Deux semaines se sont écoulées depuis le scrutin du 26 mai. La poussière retombée, le caractère dramatique des résultats semble estompé. On reparle désormais des probabilités de voir se constituer ici une Violette, là une Bourguignonne ou encore un Arc-en-ciel. La Belgique fait preuve de longue date d’une certaine imagination poétique quand il s’agit de qualifier les coalitions gouvernementales, dont les possibilités ont augmenté au fur et à mesure de l’élargissement de l’offre politique. Les résultats du scrutin n’en ont pas cessé toutefois d’être inquiétants.

En jaune et noir

Premier sujet de préoccupation, le score de l’extrême droite en Flandre. Le Vlaams Belang qui flirte avec les 20 %, on n’avait plus vu cela depuis douze ans. Et on ne l’avait pas vu venir, du moins pas avec cette ampleur. Passée la surprise du constat que l’extrême droite n’a pas seulement récupéré les électeurs déçus de la N-VA, mais qu’elle a également attiré de nombreux primo-votants et des électeurs d’autres partis, on s’est interrogé sur la possibilité d’une rupture du cordon sanitaire. D’autant que les tois partis traditionnels totalisent désormais moins de 40 % au Parlement flamand. La première réponse est venue du Palais, le roi décidant finalement de recevoir Tom Van Grieken, le président du VB. Si les protestations ont été soutenues du côté francophone, on peut penser que la décision contraire aurait été accueillie avec encore plus d’hostilité au nord du pays et que, tant pour l’avenir du pays que pour celui de la monarchie, Philippe a sans doute posé un choix logique.

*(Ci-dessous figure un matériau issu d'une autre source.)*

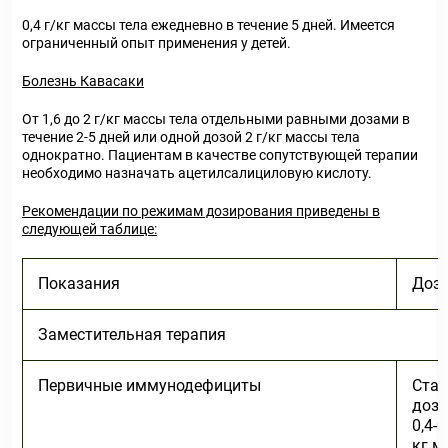
0,4 г/кг массы тела ежедневно в течение 5 дней. Имеется
ограниченный опыт применения у детей.
Болезнь Кавасаки
От 1,6 до 2 г/кг массы тела отдельными равными дозами в
течение 2-5 дней или одной дозой 2 г/кг массы тела
однократно. Пациентам в качестве сопутствующей терапии
необходимо назначать ацетилсалициловую кислоту.
Рекомендации по режимам дозирования приведены в
следующей таблице:
Показания
Доз
Заместительная терапия
Первичные иммунодефициты
Стар
доза
0,4-0
кг м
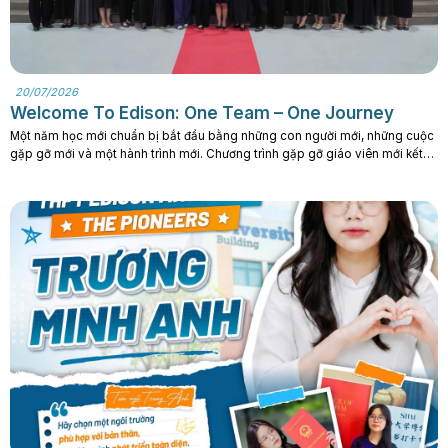
20/07/2026
Welcome To Edison: One Team – One Journey
Một năm học mới chuẩn bị bắt đầu bằng những con người mới, những cuộc
gặp gỡ mới và một hành trình mới. Chương trình gặp gỡ giáo viên mới kết
hợp Team Building đã mang đến cơ hội để các thầy cô làm quen, kết nối và
cùng hòa mình vào đại gia đình. . .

Depuis lors, le climat semble calmé, et c’est sans grande émotion que l’on a accueilli la nouvelle de l’inclusion du VB dans le deuxième round de consultations menées par Bart De Wever au nord du pays. Il s’agit pourtant d’un signal beaucoup plus significatif. Au-delà de la simple courtoisie étendue même à ceux qui ne partagent pas les mêmes valeurs, l’invitation illustre une volonté réelle des nationalistes flamands de discuter avec l’extrême droite. Déjà le soir des élections, le président de la N-VA parlait de la victoire des nationalistes flamands, sans employer les termes extrême droite. Et derrière lui, on a vu en direct ses proches lieutenants se réjouir tant, semblait-il, de la limitation de la casse en ce qui concernait leur parti que de la progression du VB. Theo Francken, jubilant, a même osé un « samen, een meerderheid ? »[1].

On le sait, la N-VA et le VB n’ont pas cette majorité : ensemble, ils disposent de 58 sièges sur les 124 que compte le Parlement flamand, et ni le CD&V ni l’Open VLD ne paraissent disposés à faire l’appoint pour rompre le cordon sanitaire. Alors, cette seconde invitation s’inscrit-elle comme la première dans une volonté de « respecter » les électeurs du Belang qui constituent un réservoir de soutien pour la N-VA ? Ou bien Bart De Wever croit-il possible d’obtenir quand même le soutien d’un autre parti, ou d’au moins 5 dissidents à l’intérieur de ces partis ? À moins qu’il ne tente de s’appuyer sur la force du VB pour imposer son propre programme aux partis démocratiques avec lesquels il s’alliera finalement… La première hypothèse demeure de loin la plus probable, mais les francophones auraient grand tort de ne pas prêter une oreille très attentive aux discussions qui se déroulent au nord du pays.

Une Chambre fracturée

Et ce d’autant plus que l’avenir même de ce pays apparaît aujourd’hui, au moins autant que jamais, incertain. La répartition des sièges à la Chambre des représentants offre grosso modo trois possibilités de coalition fédérale. La première est une alliance généralisée contre la N-VA (et le VB), de tous les autres partis flamands – donc en ce compris le PTB (PVDA) – afin d’obtenir une (courte) majorité au sein du groupe linguistique néerlandais (46 sièges sur 89). Sa probabilité est quasiment nulle.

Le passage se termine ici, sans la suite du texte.